- _PROBLEM DESCRIPTION_
Set down every entry exactly as it stands, omitting any picture.

- _SUPPLIED INFORMATION_
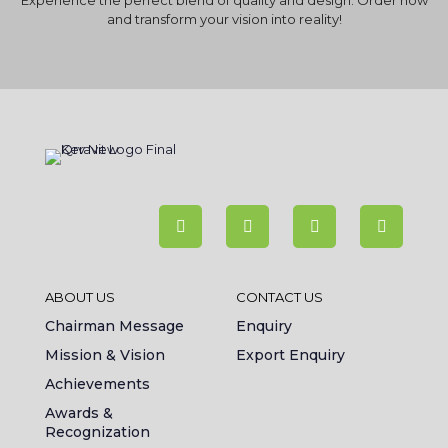
Experience the perfect blend of quality and design. Order now
and transform your vision into reality!
ABOUT US
CONTACT US
Chairman Message
Enquiry
Mission & Vision
Export Enquiry
Achievements
Awards &
Recognization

- _OUTPUT OF THE EXERCISE_
Experience the perfect blend of quality and design. Order now
and transform your vision into reality!
ABOUT US
CONTACT US
Chairman Message
Enquiry
Mission & Vision
Export Enquiry
Achievements
Awards &
Recognization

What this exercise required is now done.